Labour shadow chancellor Anneliese Dodds will urge the government to commit to not raising taxes tomorrow in her response to Rishi Sunak’s economic statement.
Dodds is expected to respond to the chancellor’s mini budget by saying that Labour is “not calling for tax rises – we are calling for growth”.
The shadow chancellor is expected demand the Tories’ manifesto promise of a tax triple lock – no rises in income tax, National Insurance or VAT – is fulfilled, despite the government’s ballooning budget deficit.
Sunak’s announcement tomorrow will outline the government’s post-coronavirus economic recovery plan.
The chancellor is expected to announce a £2bn jobs programme for 16 to 24-year-olds, a £3bn green investment package, a stamp duty holiday and a raft of other spending promises.
The news that Dodds will use her response partly to call for guarantees on taxation may come as a surprise, after she told the Mirror that those with the “broadest shoulders” should be forced to help pay for the government’s wide ranging spending programmes.
There has also recent been speculation that Labour would call for a wealth tax to deal with the deficit.
Dodds’ statement marks a break from the party’s 2019 election manifesto, which proposed the UK’s top tax bracket be slashed from a threshold of £150,000 to £80,000.
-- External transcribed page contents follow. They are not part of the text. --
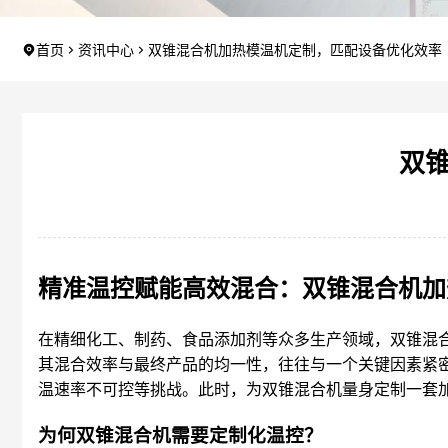
首页
资讯中心
双锥混合机加热模温机定制，匹配设备优化效率
双
精准温控赋能高效混合：双锥混合机加
在精细化工、制药、食品添加剂等众多生产领域，双锥混
其混合效率与最终产品的均一性，往往与一个关键因素紧
温速率不可控等挑战。此时，为双锥混合机量身定制一套
为何双锥混合机需要定制化温控？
She is expected to say: “The Tory manifesto committed to no rises in income tax, National Insurance or VAT and therefore it is for them to set out how any additional spending will be paid for.
“It’s the chancellor’s job to make sure the economy bounces back from this crisis so there is money in the coffers to protect the public finances.”
The shadow chancellor is also expected to call for an extension to the government’s furlough scheme to provide targeted support for the most vulnerable industries.
The government’s coronavirus wage subsidy scheme will begin to wind down in September and end in October for all sectors.
Dodds is expected to say: “The money sunk into the Job Retention Scheme must not have merely served to postpone unemployment.
“The scheme must now live up to its name – supporting employment in industries which are viable in the long term.
“And we need a strategy for the scheme to become more flexible, so it can support those businesses forced to close again because of additional localised lockdowns.”